[Dataset excerpts]
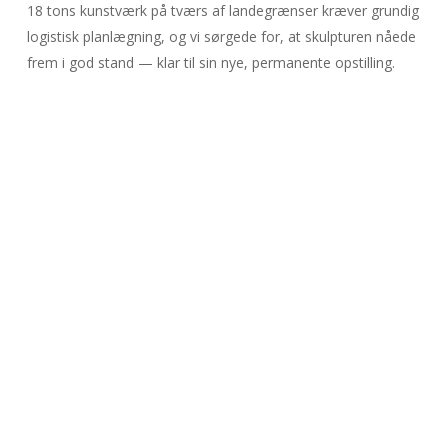
18 tons kunstværk på tværs af landegrænser kræver grundig
logistisk planlægning, og vi sørgede for, at skulpturen nåede
frem i god stand — klar til sin nye, permanente opstilling.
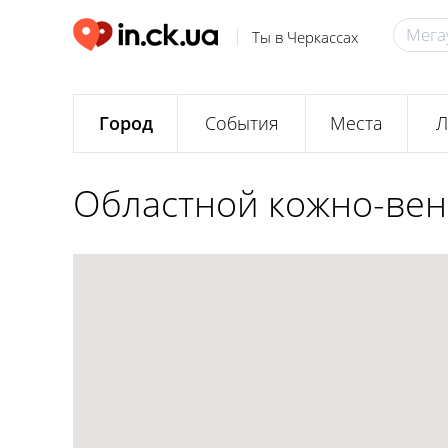
Ты в Черкассах
Город
События
Места
Л
Областной кожно-вен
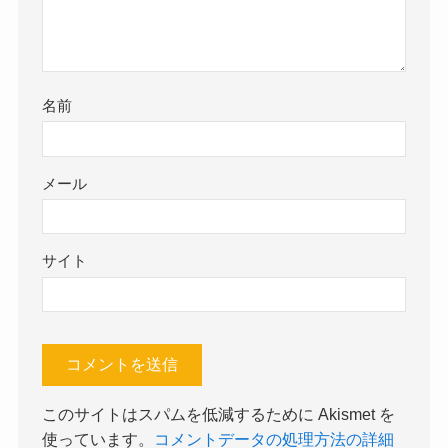
名前
メール
サイト
このサイトはスパムを低減するために Akismet を
使っています。
コメントデータの処理方法の詳細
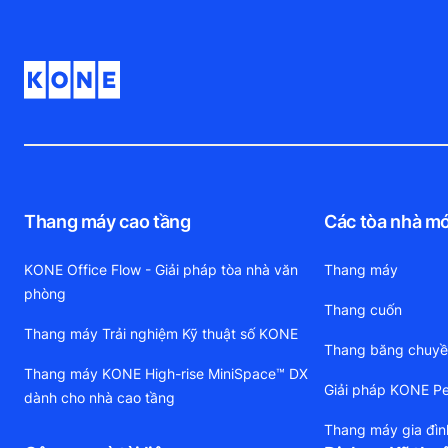
Thang máy cao tầng
Các tòa nhà mớ
KONE Office Flow - Giải pháp tòa nhà văn
Thang máy
phòng
Thang cuốn
Thang máy Trải nghiệm Kỹ thuật số KONE
Thang băng chuy
Thang máy KONE High-rise MiniSpace™ DX
Giải pháp KONE Pe
dành cho nhà cao tầng
Thang máy gia đìn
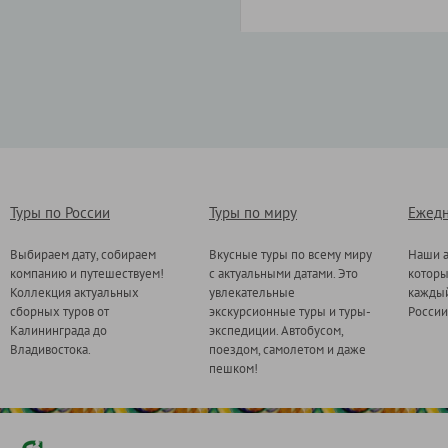
Туры по России
Туры по миру
Ежедн
Выбираем дату, собираем
Вкусные туры по всему миру
Наши а
компанию и путешествуем!
с актуальными датами. Это
котор
Коллекция актуальных
увлекательные
каждый
сборных туров от
экскурсионные туры и туры-
России
Калининграда до
экспедиции. Автобусом,
Владивостока.
поездом, самолетом и даже
пешком!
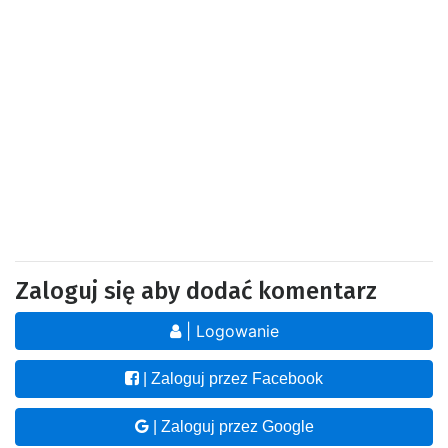
Zaloguj się aby dodać komentarz
| Logowanie
| Zaloguj przez Facebook
| Zaloguj przez Google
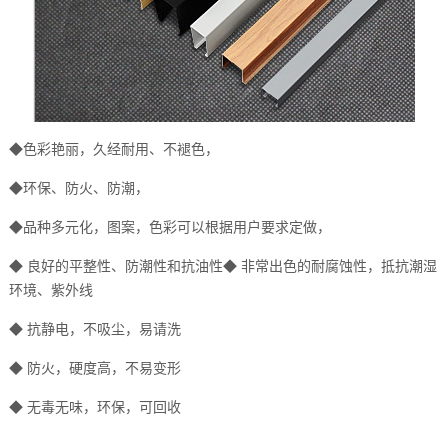
◆色彩艳丽，久经耐用、不褪色，
◆环保、防火、防潮，
◆品种多元化，图案，色彩可以根据用户要求定做，
◆ 良好的平整性、防潮性和抗油性◆ 非常出色的耐腐蚀性，抵抗潮湿
环境、紫外线
◆ 抗静电，不吸尘，易请洗
◆ 防火，硬度高，不易变形
◆ 无毒无味，环保，可回收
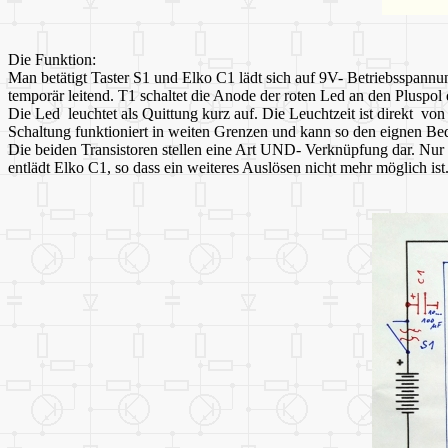
Die Funktion:
Man betätigt Taster S1 und Elko C1 lädt sich auf 9V- Betriebsspannung 
temporär leitend. T1 schaltet die Anode der roten Led an den Pluspol
Die Led leuchtet als Quittung kurz auf. Die Leuchtzeit ist direkt v
Schaltung funktioniert in weiten Grenzen und kann so den eignen Bed
Die beiden Transistoren stellen eine Art UND- Verknüpfung dar. Nur 
entlädt Elko C1, so dass ein weiteres Auslösen nicht mehr möglich 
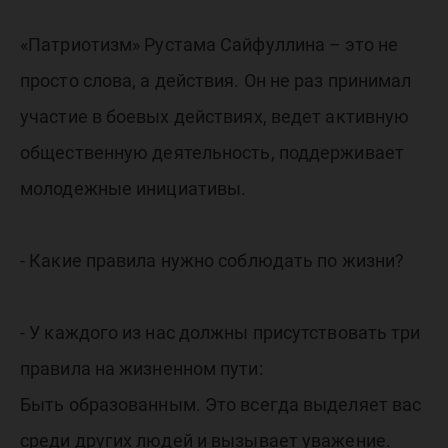
«Патриотизм» Рустама Сайфуллина – это не
просто слова, а действия. Он не раз принимал
участие в боевых действиях, ведет активную
общественную деятельность, поддерживает
молодежные инициативы.
- Какие правила нужно соблюдать по жизни?
- У каждого из нас должны присутствовать три
правила на жизненном пути:
Быть образованным. Это всегда выделяет вас
среди других людей и вызывает уважение.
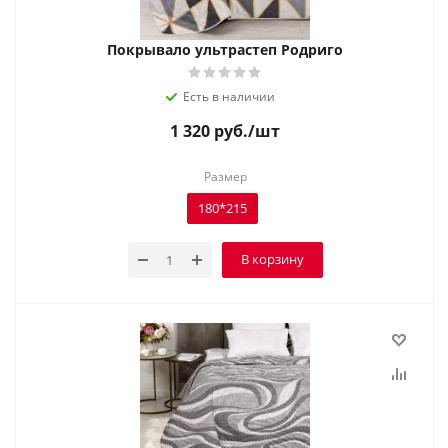
Покрывало ультрастеп Родриго
Есть в наличии
1 320
руб.
/шт
Размер
180*215
В корзину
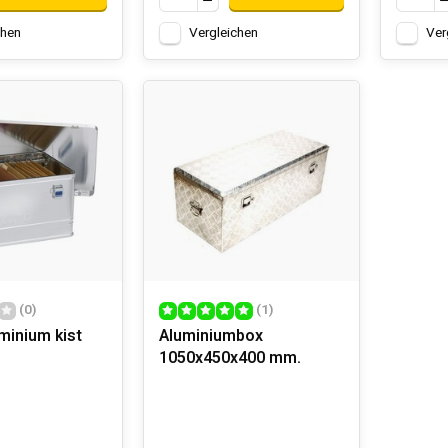
chen
Vergleichen
Ver
(0)
(1)
minium kist
Aluminiumbox
1050x450x400 mm.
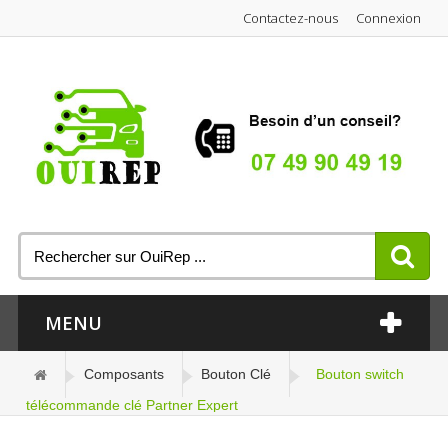
Contactez-nous
Connexion
MENU
Composants
Bouton Clé
Bouton switch
télécommande clé Partner Expert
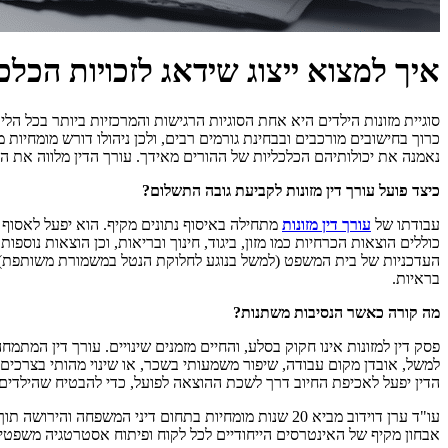
איך למצוא ייצוג שידאג לזכויות הכלכ
סוגיית מזונות הילדים היא אחת הסוגיות הרגישות והמרכזיות ביותר בכל הל
כרוך בחישובים מורכבים ובבחינת גורמים רבים, ולכן ניהולו דורש מומחיות 
נאמנה את יכולותיהם הכלכליות של ההורים מאידך. עורך הדין מלווה את ה
כיצד פועל עורך דין מזונות לקביעת גובה התשלום?
עבודתו של
עורך דין מזונות
מתחילה באיסוף נתונים מקיף. הוא יפעל לאסוף 
כוללים הוצאות הכרחיות כמו מזון, ביגוד, חינוך ובריאות, וכן הוצאות נוס
העדכניות של בית המשפט (למשל בנוגע לחלוקת הנטל במשמורת משותפת), יפ
בראיות.
מה קורה כאשר הנסיבות משתנות?
פסק דין למזונות אינו חקוק בסלע, והחיים מזמנים שינויים. עורך דין המ
למשל, אובדן מקום עבודה, שיפור משמעותי בשכר, או שינוי מהותי בצרכים 
הדין יפעל לאכיפת החיוב דרך לשכת ההוצאה לפועל, כדי להבטיח שהילדים 
עו"ד ערן דוידוב מביא 20 שנות מומחיות בתחום דיני ה
אבחון מקיף של האינטרסים הייחודיים לכל לקוח ופיתוח אסטרטגיה משפטית חד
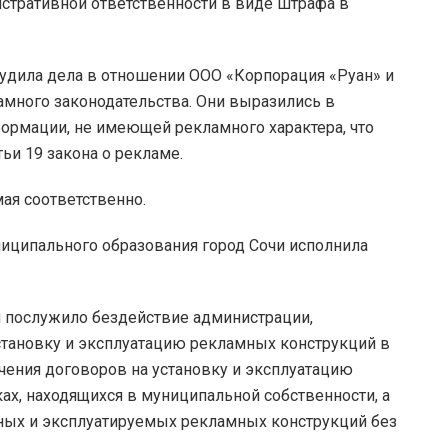
стративной ответственности в виде штрафа в
дила дела в отношении ООО «Корпорация «Руан» и
амного законодательства. Они выразились в
ормации, не имеющей рекламного характера, что
ьи 19 закона о рекламе.
мая соответственно.
ипального образования город Сочи исполнила
 послужило бездействие администрации,
тановку и эксплуатацию рекламных конструкций в
чения договоров на установку и эксплуатацию
ах, находящихся в муниципальной собственности, а
ных и эксплуатируемых рекламных конструкций без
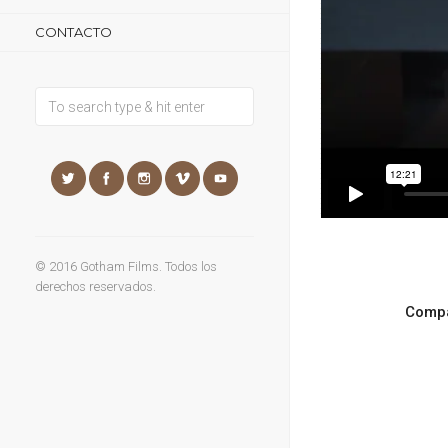
CONTACTO
© 2016 Gotham Films. Todos los
derechos reservados.
Compa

- [Your instructions] With the pictures removed, return all the entries exactly.

- [Result for this task]
18 tons kunstværk på tværs af landegrænser kræver grundig
logistisk planlægning, og vi sørgede for, at skulpturen nåede
frem i god stand — klar til sin nye, permanente opstilling.
Ты в Черкассах
Город
События
Места
Л
Областной кожно-вен
名前
メール
サイト
このサイトはスパムを低減するために Akismet を
使っています。
コメントデータの処理方法の詳細
Thang máy cao tầng
Các tòa nhà mớ
KONE Office Flow - Giải pháp tòa nhà văn
Thang máy
phòng
Thang cuốn
Thang máy Trải nghiệm Kỹ thuật số KONE
Thang băng chuy
Thang máy KONE High-rise MiniSpace™ DX
Giải pháp KONE Pe
dành cho nhà cao tầng
Thang máy gia đìn
Туры по России
Туры по миру
Ежедн
Выбираем дату, собираем
Вкусные туры по всему миру
Наши а
компанию и путешествуем!
с актуальными датами. Это
котор
Коллекция актуальных
увлекательные
каждый
сборных туров от
экскурсионные туры и туры-
России
Калининграда до
экспедиции. Автобусом,
Владивостока.
поездом, самолетом и даже
пешком!
Zaloguj się aby dodać komentarz
| Logowanie
| Zaloguj przez Facebook
| Zaloguj przez Google
◆色彩艳丽，久经耐用、不褪色，
◆环保、防火、防潮，
◆品种多元化，图案，色彩可以根据用户要求定做，
◆ 良好的平整性、防潮性和抗油性◆ 非常出色的耐腐蚀性，抵抗潮湿
环境、紫外线
◆ 抗静电，不吸尘，易请洗
◆ 防火，硬度高，不易变形
◆ 无毒无味，环保，可回收
Die Funktion:
Man betätigt Taster S1 und Elko C1 lädt sich auf 9V- Betriebsspannung 
temporär leitend. T1 schaltet die Anode der roten Led an den Pluspol
Die Led leuchtet als Quittung kurz auf. Die Leuchtzeit ist direkt v
Schaltung funktioniert in weiten Grenzen und kann so den eignen Bed
Die beiden Transistoren stellen eine Art UND- Verknüpfung dar. Nur 
entlädt Elko C1, so dass ein weiteres Auslösen nicht mehr möglich 
«Патриотизм» Рустама Сайфуллина – это не
просто слова, а действия. Он не раз принимал
участие в боевых действиях, ведет активную
общественную деятельность, поддерживает
молодежные инициативы.
- Какие правила нужно соблюдать по жизни?
- У каждого из нас должны присутствовать три
правила на жизненном пути:
Быть образованным. Это всегда выделяет вас
среди других людей и вызывает уважение.
Покрывало ультрастеп Родриго
Есть в наличии
1 320
руб.
/шт
Размер
180*215
В корзину
chen
Vergleichen
Ver
(0)
(1)
minium kist
Aluminiumbox
1050x450x400 mm.
Contactez-nous
Connexion
MENU
Composants
Bouton Clé
Bouton switch
télécommande clé Partner Expert
איך למצוא ייצוג שידאג לזכויות הכלכ
סוגיית מזונות הילדים היא אחת הסוגיות הרגישות והמרכזיות ביותר בכל הל
כרוך בחישובים מורכבים ובבחינת גורמים רבים, ולכן ניהולו דורש מומחיות 
נאמנה את יכולותיהם הכלכליות של ההורים מאידך. עורך הדין מלווה את ה
כיצד פועל עורך דין מזונות לקביעת גובה התשלום?
עבודתו של
עורך דין מזונות
מתחילה באיסוף נתונים מקיף. הוא יפעל לאסוף 
כוללים הוצאות הכרחיות כמו מזון, ביגוד, חינוך ובריאות, וכן הוצאות נוס
העדכניות של בית המשפט (למשל בנוגע לחלוקת הנטל במשמורת משותפת), יפ
בראיות.
מה קורה כאשר הנסיבות משתנות?
פסק דין למזונות אינו חקוק בסלע, והחיים מזמנים שינויים. עורך דין המ
למשל, אובדן מקום עבודה, שיפור משמעותי בשכר, או שינוי מהותי בצרכים 
הדין יפעל לאכיפת החיוב דרך לשכת ההוצאה לפועל, כדי להבטיח שהילדים 
עו"ד ערן דוידוב מביא 20 שנות מומחיות בתחום דיני ה
אבחון מקיף של האינטרסים הייחודיים לכל לקוח ופיתוח אסטרטגיה משפטית חד
стративной ответственности в виде штрафа в
дила дела в отношении ООО «Корпорация «Руан» и
амного законодательства. Они выразились в
ормации, не имеющей рекламного характера, что
ьи 19 закона о рекламе.
мая соответственно.
ипального образования город Сочи исполнила
 послужило бездействие администрации,
тановку и эксплуатацию рекламных конструкций в
чения договоров на установку и эксплуатацию
ах, находящихся в муниципальной собственности, а
ных и эксплуатируемых рекламных конструкций без
CONTACTO
© 2016 Gotham Films. Todos los
derechos reservados.
Compa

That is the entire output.